An attack launched by an army of zombie computers which could disable a country’s computer systems and cut off its essential services could “definitely” be pulled off by a Government, they said.
The comments come in the wake of allegations by Estonia that Russian authorities were responsible for a wave of attacks on Estonian government websites designed to make the Baltic state's systems crash and paralyse its infrastructure.
If the attacks, which Estonia claims can be traced to internet protocol (IP) addresses associated with Russian authorities, are found to be linked with the Kremlin, it would be the first known instance of one state 'declaring cyber-war' on another.
“The US Department of Defence (DoD) is definitely preparing for something like this,” Ihab Sharaim, chief security officer at Mark Monitor, a computer security firm, said.
“If they weren’t, they wouldn’t be doing their job properly,” Mr Sharaim said, adding that an “increasingly sophisticated” array of technique were at cyber-criminals’ disposal to disguise the origin of so-called ‘distribution denial of service’ (DDOS) attacks.
Many of the successful DDOS attacks were generated from within Baltic States and Russia, Mr Sharaim said, before specifying that none so far were known to have been endorsed by a Government.
In February hackers, possibly based in South Korea, attempted to bring down at least thre of the 13 computers which help manage global internet traffic, including one operated by the DoD.
A Defence Department official was quoted in Network World at the time as saying: “We have to be able to respond.
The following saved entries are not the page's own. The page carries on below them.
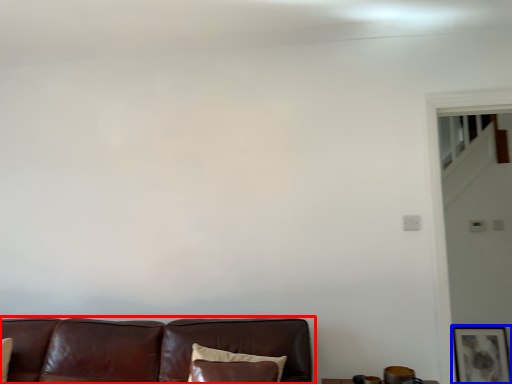 Question: Which object is closer to the camera taking this photo, studio couch (highlighted by a red box) or picture frame (highlighted by a blue box)?

Choices:
 (A) studio couch
 (B) picture frame

Answer: (A) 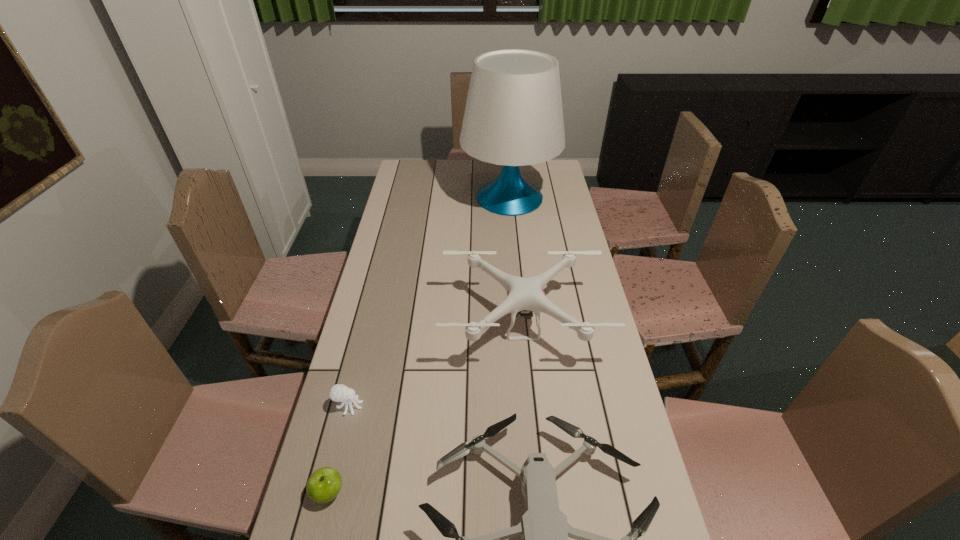 Locate an element on the screen. The width and height of the screenshot is (960, 540). table lamp is located at coordinates (513, 117).

I want to click on the tallest object, so (x=513, y=117).

Locate an element on the screen. The image size is (960, 540). the farther drone is located at coordinates (523, 293).

At what (x,y) coordinates should I click in order to perform the action: click on the fourth nearest object. Please return your answer as a coordinate pair (x, y). Looking at the image, I should click on (523, 293).

Image resolution: width=960 pixels, height=540 pixels. I want to click on apple, so click(324, 484).

Find the location of a particular element. octopus is located at coordinates (339, 393).

Find the location of a particular element. This screenshot has height=540, width=960. vacant area situated 0.170m on the front-facing side of the farthest object is located at coordinates (423, 198).

This screenshot has width=960, height=540. I want to click on vacant region located on the front-facing side of the farthest object, so click(423, 198).

Where is `vacant space located 0.230m on the front-facing side of the farthest object`? The height and width of the screenshot is (540, 960). vacant space located 0.230m on the front-facing side of the farthest object is located at coordinates (410, 198).

The height and width of the screenshot is (540, 960). I want to click on blank space located on the top of the second farthest object, so click(x=530, y=404). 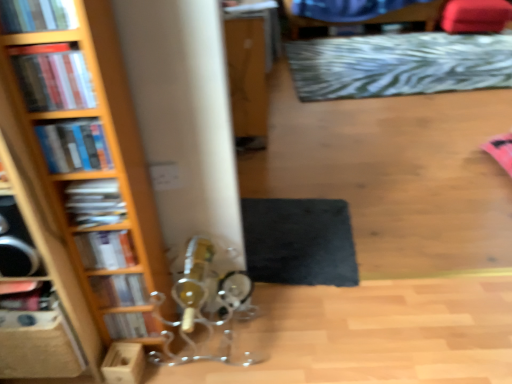 Question: Is hardcover book at upper left, which is the 7th book in bottom-to-top order, facing towards black felt mat at lower center, placed as the first mat when sorted from left to right?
We need to be in a co-ordinated response.”
Peter Wollacott, chief executive of Tier-3, which advises governments on the security of their computer systems, said: “Officials are increasingly concerned about the vulnerability of essential services such as water and gas which are dependent on IT and the ability of terrorists to bring them down.”
“Whether it’s a group of university students setting up a ‘botnet’ or someone more ideologically motivated, all those possibilities are there.”
An attack of the sort suffered by Estonia, where a website or websites crash under a deluge of visits, is known as a ‘distributed denial of service’ (DDOS) attack.
A vast army of ‘zombie’ computers known as a ‘botnet’ comes under the control of a master computer which directs the zombies, or ‘bots’, to visit a chosen website simultaneously, causing it to wilt under the sheer weight of traffic.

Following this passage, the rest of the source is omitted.